UK, Rwanda Launch  £23.5M to Connect Farmers to Markets

Sarah Metcalf, the head of DFID Rwanda and Director General of Planning in the Ministry of Agriculture Dr. Octave Semwaga unveiling IMSAR Noza Isoko

The UK government through its Development Agency (DFID) and Rwanda have launched a 4-year £23.5m programme to stimulate changes in practice among market actors.

With the new programme, Rwanda farmers will be connected to markets through public and private partnership, formal and informal – so that they are able and motivated to perform important market functions effectively.

The fund will help farmers accelerate the commercialisation of agriculture in Rwanda, in line with the Government’s Fourth Strategic Plan for Agriculture Transformation.

The initiative dubbed: “Improving Market Systems for Agriculture in Rwanda (IMSAR), known locally as Noza Isoko, was officially launched by the Director General of Planning in the Ministry of Agriculture Dr. Octave Semwaga and Head of DFID Rwanda, Sarah Metcalf on Thursday.
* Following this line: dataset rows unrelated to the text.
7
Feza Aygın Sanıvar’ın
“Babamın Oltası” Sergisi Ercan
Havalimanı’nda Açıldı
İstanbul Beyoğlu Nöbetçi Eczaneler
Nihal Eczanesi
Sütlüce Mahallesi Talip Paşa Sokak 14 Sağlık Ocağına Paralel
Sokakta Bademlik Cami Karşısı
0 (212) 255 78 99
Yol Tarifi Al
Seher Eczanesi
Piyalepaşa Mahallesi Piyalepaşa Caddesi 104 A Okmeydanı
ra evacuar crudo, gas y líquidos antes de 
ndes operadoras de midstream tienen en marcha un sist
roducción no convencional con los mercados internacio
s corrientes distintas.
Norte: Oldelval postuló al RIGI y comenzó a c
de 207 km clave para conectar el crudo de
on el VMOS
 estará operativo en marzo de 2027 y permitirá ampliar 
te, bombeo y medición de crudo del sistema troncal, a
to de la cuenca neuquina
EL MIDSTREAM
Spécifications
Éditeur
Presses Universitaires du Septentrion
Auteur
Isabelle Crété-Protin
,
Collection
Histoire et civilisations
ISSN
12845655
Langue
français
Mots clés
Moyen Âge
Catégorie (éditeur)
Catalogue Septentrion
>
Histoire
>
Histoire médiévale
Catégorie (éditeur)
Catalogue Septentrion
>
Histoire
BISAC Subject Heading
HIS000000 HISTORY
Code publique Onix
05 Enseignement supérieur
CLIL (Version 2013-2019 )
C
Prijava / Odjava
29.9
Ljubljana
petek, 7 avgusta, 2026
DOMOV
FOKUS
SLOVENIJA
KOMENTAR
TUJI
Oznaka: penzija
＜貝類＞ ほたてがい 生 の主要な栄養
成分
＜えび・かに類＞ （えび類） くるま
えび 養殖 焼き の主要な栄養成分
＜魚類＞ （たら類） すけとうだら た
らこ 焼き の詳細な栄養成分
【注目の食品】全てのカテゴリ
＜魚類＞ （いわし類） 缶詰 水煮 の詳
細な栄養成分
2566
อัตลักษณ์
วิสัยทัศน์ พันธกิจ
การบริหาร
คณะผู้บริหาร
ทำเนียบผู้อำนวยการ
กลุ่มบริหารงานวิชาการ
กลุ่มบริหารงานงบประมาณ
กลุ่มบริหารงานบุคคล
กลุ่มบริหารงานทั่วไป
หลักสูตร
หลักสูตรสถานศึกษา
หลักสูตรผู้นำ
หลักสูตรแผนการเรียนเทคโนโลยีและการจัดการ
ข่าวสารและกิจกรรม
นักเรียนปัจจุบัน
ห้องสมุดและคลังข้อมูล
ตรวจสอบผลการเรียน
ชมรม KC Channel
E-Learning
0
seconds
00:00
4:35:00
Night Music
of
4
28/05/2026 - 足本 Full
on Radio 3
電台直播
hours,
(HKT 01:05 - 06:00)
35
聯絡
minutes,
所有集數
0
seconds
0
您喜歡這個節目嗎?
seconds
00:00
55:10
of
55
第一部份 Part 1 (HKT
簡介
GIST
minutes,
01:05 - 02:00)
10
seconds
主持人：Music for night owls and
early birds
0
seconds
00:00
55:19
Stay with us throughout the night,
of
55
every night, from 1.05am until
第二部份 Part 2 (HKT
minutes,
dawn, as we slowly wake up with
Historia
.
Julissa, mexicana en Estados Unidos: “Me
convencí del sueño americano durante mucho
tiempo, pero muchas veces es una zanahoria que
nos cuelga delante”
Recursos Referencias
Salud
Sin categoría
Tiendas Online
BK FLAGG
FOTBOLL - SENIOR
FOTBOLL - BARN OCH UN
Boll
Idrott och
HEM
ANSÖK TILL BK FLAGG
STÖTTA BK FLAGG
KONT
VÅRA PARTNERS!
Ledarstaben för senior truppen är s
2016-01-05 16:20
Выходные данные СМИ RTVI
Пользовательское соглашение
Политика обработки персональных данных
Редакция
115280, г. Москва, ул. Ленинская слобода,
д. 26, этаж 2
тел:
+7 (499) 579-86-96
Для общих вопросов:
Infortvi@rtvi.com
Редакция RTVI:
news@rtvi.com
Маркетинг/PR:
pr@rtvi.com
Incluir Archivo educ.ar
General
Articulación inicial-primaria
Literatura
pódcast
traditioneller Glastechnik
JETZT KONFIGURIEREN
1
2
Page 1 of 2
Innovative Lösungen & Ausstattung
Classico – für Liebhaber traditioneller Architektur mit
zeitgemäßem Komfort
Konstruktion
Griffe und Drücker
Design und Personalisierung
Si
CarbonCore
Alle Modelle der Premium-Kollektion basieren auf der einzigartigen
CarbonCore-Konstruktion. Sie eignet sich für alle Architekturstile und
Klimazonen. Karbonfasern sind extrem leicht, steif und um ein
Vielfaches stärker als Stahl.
Through the initiative, improvement, efficiency and inclusiveness of the agricultural markets that matter most to poor farmers will be realised.

The programme, according to Agriculture Ministry officials, will identify market constraints – such as limited access to finance and technology, limited or poor storage, or lack of access to inputs such as fertilisers and develop initiatives to address them.

Speaking at the launch event on December 6 at Radisson Blu and Kigali Convention Centre (KCC), Dr. Octave Semwaga said that DFID-funded initiative is in line with the Government’s vision of boosting agricultural productivity through market value chains.

“Agriculture is a driver of economic growth in developing countries around the world. In 2017, the Rwandan agriculture sector contributed 31 per cent to the GDP and generated $356.5m through exported traditional and non-traditional export commodities,” he said.

“The sector is also key in improving the livelihoods of Rwandans. It employs 58 per cent of the working population, with the majority living in rural areas,” Dr Semwaga added.

The Head of DFID Rwanda said that over the next four years, IMSAR will work with government and the private sector to attract and support investments that drive growth and improve poor people’s participation in these markets, resulting in real, tangible long-term benefits.

“Agriculture has served as the backbone of economic growth and poverty reduction in Rwanda over the last 15 years, for example accounting directly for more than one third of poverty reduction between 2001 and 2011.

It serves as the mainstay of jobs, income and livelihoods for 70% of the population, and generates 30 per cent of GDP and 50 per cent of exported goods,” said Sarah Metcalf, the head of DFID Rwanda.

“What we are formally launching today – Improving Market Systems for Agriculture in Rwanda or IMSAR Noza Isoko, is the UK Government’s contribution to supporting that process of commercialisation through a focus on the private sector,” she added.